=== Begin Enclosure ===

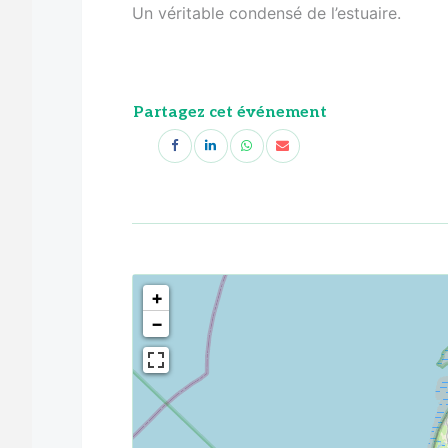
Un véritable condensé de l’estuaire.
Partagez cet événement
<!--
-->
+
−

=== End Enclosure ===

(YOUR TASK) Return the entries above exactly and in full; do not include images.

(REPLY TO THE EXERCISE)
Un véritable condensé de l’estuaire.
Partagez cet événement
<!--
-->
+
−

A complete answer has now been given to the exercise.